**Exercise**
Lines holding the string "erstellen" in the listing below are to be copied.

**Input material**
[Start of section]

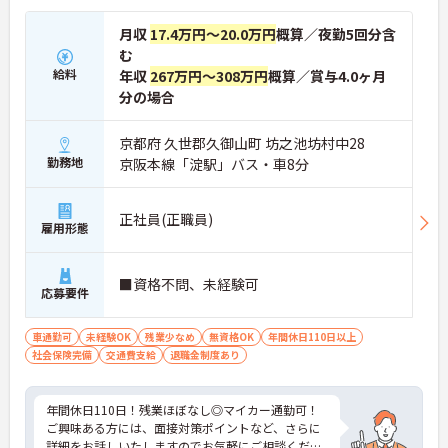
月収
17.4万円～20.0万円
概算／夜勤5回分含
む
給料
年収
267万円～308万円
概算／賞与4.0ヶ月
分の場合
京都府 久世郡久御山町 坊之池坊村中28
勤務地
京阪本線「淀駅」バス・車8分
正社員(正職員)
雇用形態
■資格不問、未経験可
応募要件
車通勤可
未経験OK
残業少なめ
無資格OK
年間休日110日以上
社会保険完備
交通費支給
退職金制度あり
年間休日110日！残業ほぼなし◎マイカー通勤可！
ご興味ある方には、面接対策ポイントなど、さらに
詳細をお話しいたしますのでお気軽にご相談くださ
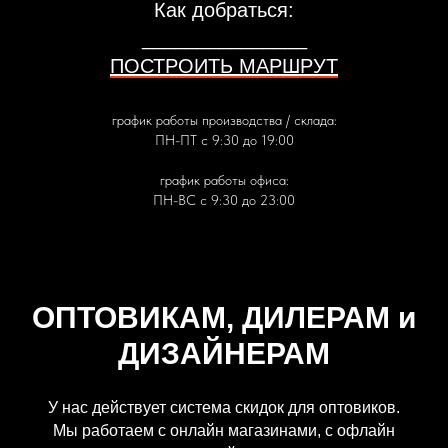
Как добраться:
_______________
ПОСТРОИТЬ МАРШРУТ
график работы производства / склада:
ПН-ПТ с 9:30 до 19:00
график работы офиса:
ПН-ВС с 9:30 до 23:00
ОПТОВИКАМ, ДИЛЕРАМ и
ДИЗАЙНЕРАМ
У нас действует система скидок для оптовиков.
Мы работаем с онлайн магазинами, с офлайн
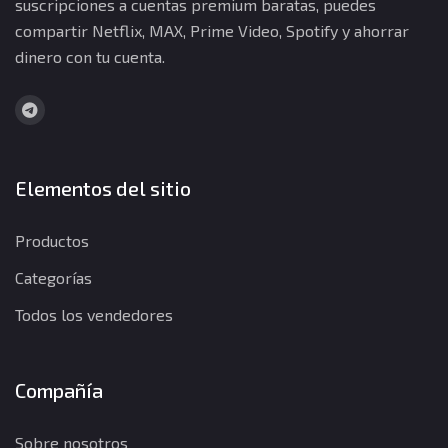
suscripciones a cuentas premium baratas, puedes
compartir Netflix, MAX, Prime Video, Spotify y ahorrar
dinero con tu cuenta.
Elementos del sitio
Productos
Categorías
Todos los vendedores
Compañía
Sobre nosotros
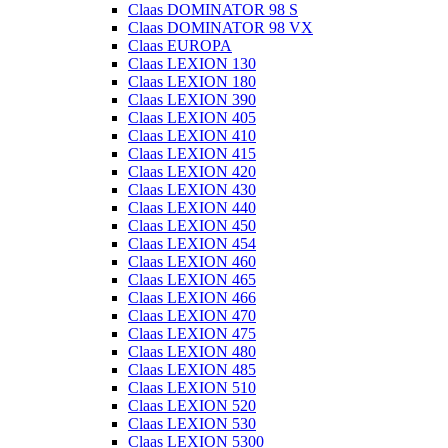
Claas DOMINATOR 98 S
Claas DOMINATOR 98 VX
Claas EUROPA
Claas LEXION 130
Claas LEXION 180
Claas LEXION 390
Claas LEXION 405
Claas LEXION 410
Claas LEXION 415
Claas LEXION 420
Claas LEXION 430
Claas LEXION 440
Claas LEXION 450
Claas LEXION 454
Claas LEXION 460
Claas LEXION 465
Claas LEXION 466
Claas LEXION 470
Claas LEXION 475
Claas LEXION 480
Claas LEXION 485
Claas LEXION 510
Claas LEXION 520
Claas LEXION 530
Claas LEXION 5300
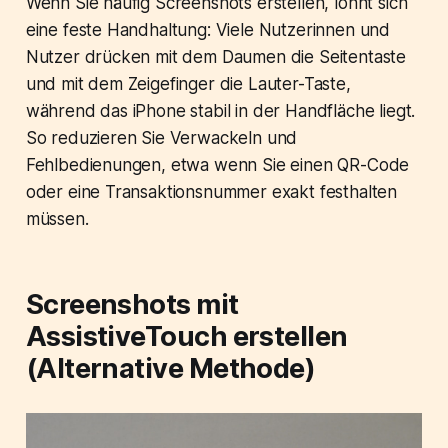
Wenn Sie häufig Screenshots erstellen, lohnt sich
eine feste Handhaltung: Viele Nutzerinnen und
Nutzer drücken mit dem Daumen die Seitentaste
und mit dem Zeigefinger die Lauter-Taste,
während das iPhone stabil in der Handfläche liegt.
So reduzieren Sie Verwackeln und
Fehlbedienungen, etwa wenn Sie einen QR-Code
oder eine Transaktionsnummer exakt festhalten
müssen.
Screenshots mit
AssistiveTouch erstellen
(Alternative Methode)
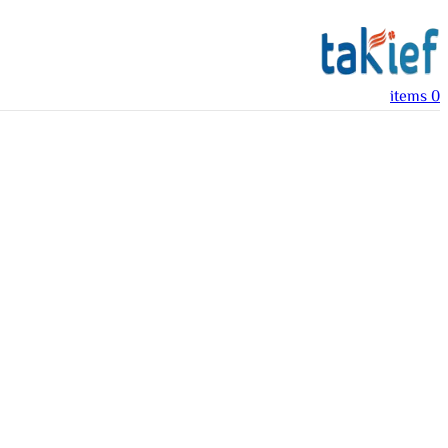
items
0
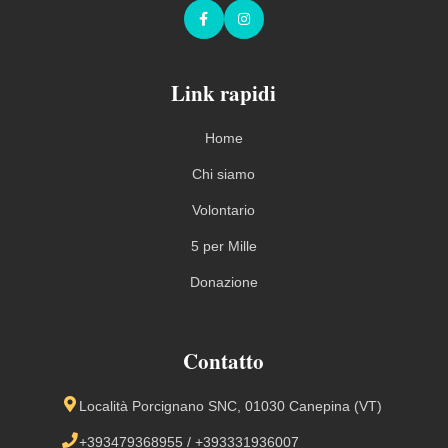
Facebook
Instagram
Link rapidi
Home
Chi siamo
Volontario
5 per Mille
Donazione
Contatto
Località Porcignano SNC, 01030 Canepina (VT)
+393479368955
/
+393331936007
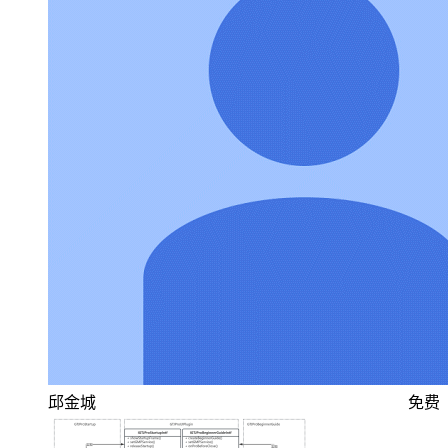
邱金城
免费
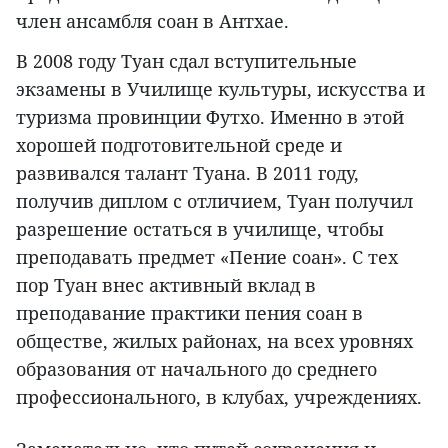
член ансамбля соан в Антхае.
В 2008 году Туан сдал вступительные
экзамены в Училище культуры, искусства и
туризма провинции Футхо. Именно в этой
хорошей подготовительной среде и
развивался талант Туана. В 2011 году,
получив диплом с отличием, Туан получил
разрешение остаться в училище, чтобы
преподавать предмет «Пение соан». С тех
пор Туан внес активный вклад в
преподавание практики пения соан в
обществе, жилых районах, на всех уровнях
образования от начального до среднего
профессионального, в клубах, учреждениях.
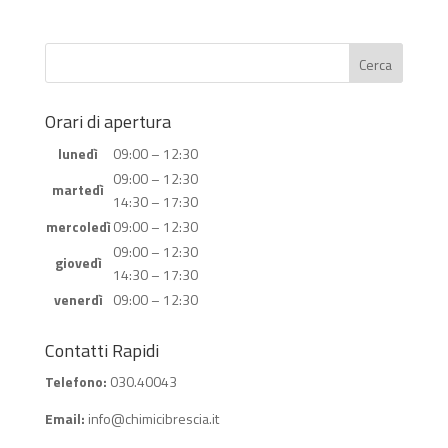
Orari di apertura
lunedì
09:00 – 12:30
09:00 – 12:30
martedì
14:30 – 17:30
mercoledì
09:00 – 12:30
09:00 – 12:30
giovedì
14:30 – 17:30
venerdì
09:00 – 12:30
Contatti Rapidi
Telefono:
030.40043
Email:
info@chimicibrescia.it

[End of section]

**Result below**
Wenn Sie häufig Screenshots erstellen, lohnt sich
AssistiveTouch erstellen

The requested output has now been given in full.